Indonesia, represented by the JIDD organizing committee chairperson, responded by saying that the Ministry of Defense of Indonesia had received a verbal complaint from the Chinese Embassy asking them to discourage the Taiwanese delegates from attending the conference.

== Military career ==
On 22 October 2013, Premier Jiang Yi-huah named Hsia to fill in the position of Deputy Minister of the National Defense, in which Hsia will be tasked to oversee arms procurement policies.

The position had been vacated for more than 2 months since 1 August 2013 when then-Deputy Minister of National Defense Andrew Yang was promoted to the Minister position after the resignation of then-Minister of National Defense Kao Hua-chu due to the death scandal of army corporal Hung Chung-chiu.

Jiang said that the decision to choose him for this position was made after consultation with President Ma Ying-jeou, Ministry of Foreign Affairs and Ministry of National Defense.

== Political career ==

=== Mainland Affairs Council Minister ===
On 16 February 2015, he was appointed as the minister of the Mainland Affairs Council.

=== Vice Chairman of the Kuomintang ===
As vice chair of the KMT, Hsia visited the People's Republic of China in February and met with Song Tao, director of the Taiwan Affairs Office, and Wang Huning, fourth-ranking member of the Politburo Standing Committee of the Chinese Communist Party. During the visit, Wang said that "Taiwan independence is incompatible with peace and runs counter to the well-being of Taiwan compatriots".
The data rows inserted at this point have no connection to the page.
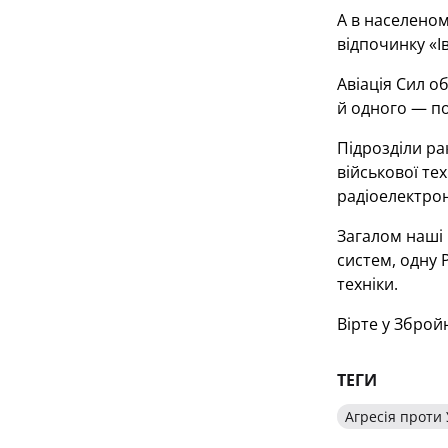
А в населеном
відпочинку «І
Авіація Сил о
й одного — по
Підрозділи ра
військової те
радіоелектрон
Загалом наші 
систем, одну 
техніки.
Вірте у Зброй
ТЕГИ
Агресія проти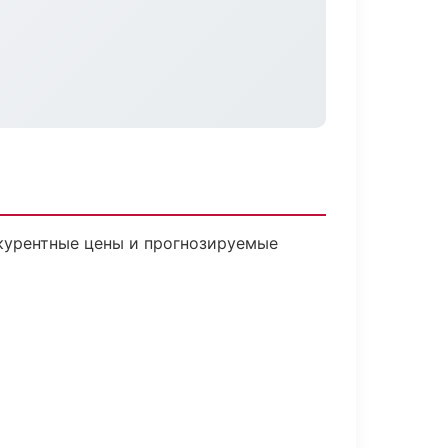
нкурентные цены и прогнозируемые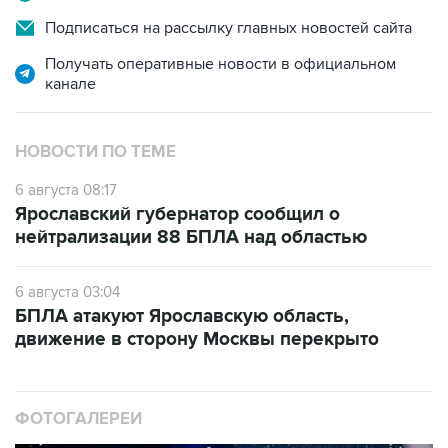
Подписаться на рассылку главных новостей сайта
Получать оперативные новости в официальном
канале
НОВОСТИ ПО ТЕМЕ
6 августа 08:17
Ярославский губернатор сообщил о
нейтрализации 88 БПЛА над областью
6 августа 03:04
БПЛА атакуют Ярославскую область,
движение в сторону Москвы перекрыто
ФОТОГАЛЕРЕИ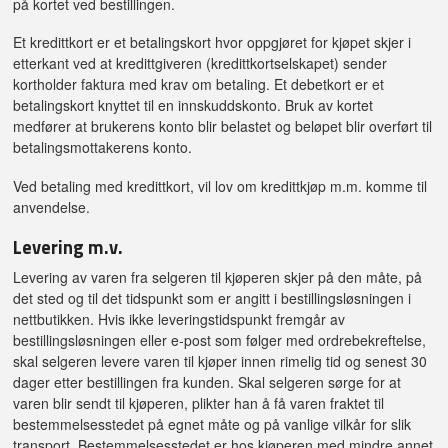
på kortet ved bestillingen.
Et kredittkort er et betalingskort hvor oppgjøret for kjøpet skjer i
etterkant ved at kredittgiveren (kredittkortselskapet) sender
kortholder faktura med krav om betaling. Et debetkort er et
betalingskort knyttet til en innskuddskonto. Bruk av kortet
medfører at brukerens konto blir belastet og beløpet blir overført til
betalingsmottakerens konto.
Ved betaling med kredittkort, vil lov om kredittkjøp m.m. komme til
anvendelse.
Levering m.v.
Levering av varen fra selgeren til kjøperen skjer på den måte, på
det sted og til det tidspunkt som er angitt i bestillingsløsningen i
nettbutikken. Hvis ikke leveringstidspunkt fremgår av
bestillingsløsningen eller e-post som følger med ordrebekreftelse,
skal selgeren levere varen til kjøper innen rimelig tid og senest 30
dager etter bestillingen fra kunden. Skal selgeren sørge for at
varen blir sendt til kjøperen, plikter han å få varen fraktet til
bestemmelsesstedet på egnet måte og på vanlige vilkår for slik
transport. Bestemmelsesstedet er hos kjøperen med mindre annet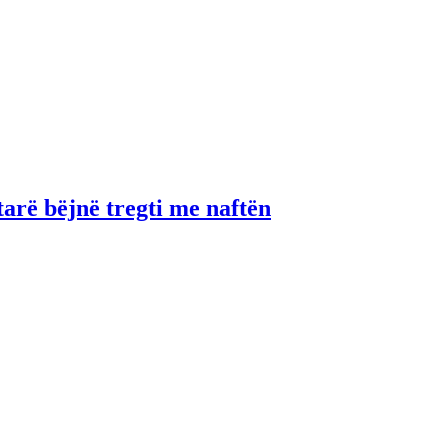
tarë bëjnë tregti me naftën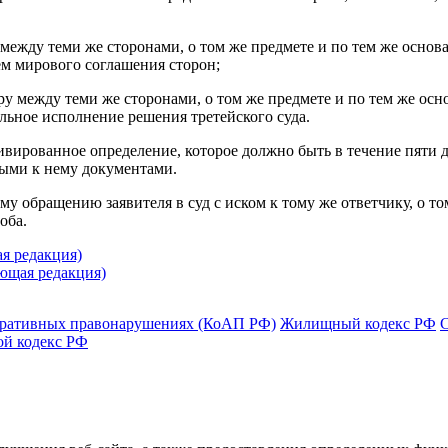
 между теми же сторонами, о том же предмете и по тем же осно
ем мирового соглашения сторон;
ру между теми же сторонами, о том же предмете и по тем же осн
ельное исполнение решения третейского суда.
ивированное определение, которое должно быть в течение пяти д
ными к нему документами.
му обращению заявителя в суд с иском к тому же ответчику, о т
оба.
я редакция)
ющая редакция)
тративных правонарушениях (КоАП РФ)
Жилищный кодекс РФ
ой кодекс РФ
In December 2023, Hsia led a KMT delegation to mainland China as a "mission to maintain contacts." The trip came under scrutiny in the run-up to the 2024 elections.

Hsia visited mainland China again in March 2024 to meet Taiwanese business communities. His trip included visits to Chongqing, Chengdu, Jinan, and Qingdao. During the trip he reportedly said that he would "supervise" the Democratic Progressive Party in handling a recent speedboat incident.